An urban oasis, renovated with public funds, smack dab in the middle of the poorest ward of London’s richest borough, closed to the public for 15 years? The saga of the grotto at Lisson Grove says a lot about how determined individuals can effect remarkable change … and how easily those gains are lost.
Steven Crisp, Head Gardener at the U.S. Embassy’s Winfield House — and then resident at Wharncliffe Gardens nearby — began lobbying in 2002 for City of Westminster officials to invest in what he described as “the Borough’s most neglected park.” Councillor Gwyneth Hampson spearheaded a £250,000 renovation that was completed in 2006. It was quite extravagant with seating, rain harvesting and planters that show high standards of craftsmanship. Seven brick-lined undercrofts, formerly used to store coal for the power plant that occasioned construction of the wharf, were cleaned out. Access was provided through the building and from the street by a gate on Edgeware Road. Church Street Ward had a pocket park that was as fine and peaceful a retreat as any of London’s most exclusive neighbourhoods.

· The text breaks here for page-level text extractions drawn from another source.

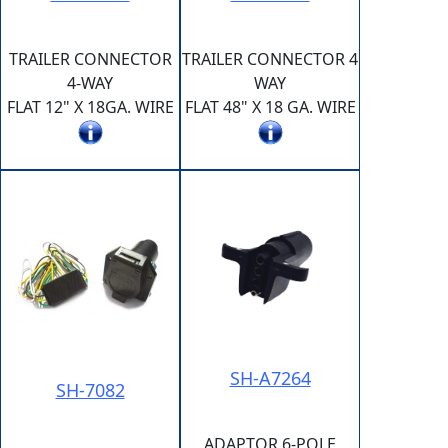
TRAILER CONNECTOR
TRAILER CONNECTOR 4
4-WAY
WAY
FLAT 12" X 18GA. WIRE
FLAT 48" X 18 GA. WIRE
SH-A7264
SH-7082
ADAPTOR 6-POLE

And then the park was shuttered. Fifteen years later no one recalls the specifics, other than references to problems with “anti-social behaviour.” Whether that was a couple of incidents of rough sleepers claiming the space or something worse, enquiries with the Borough reveal little institutional memory.
Our application to the Canal and River Trust to establish a permanent mooring on the site has been more promising. They say they support it in principle, pending approval of the Westminster Adult Education Center Facilities Manager. We’re currently seeking funds to initiate a campaign among local residents to bring the necessary pressure on borough officials to make the site available to the public again.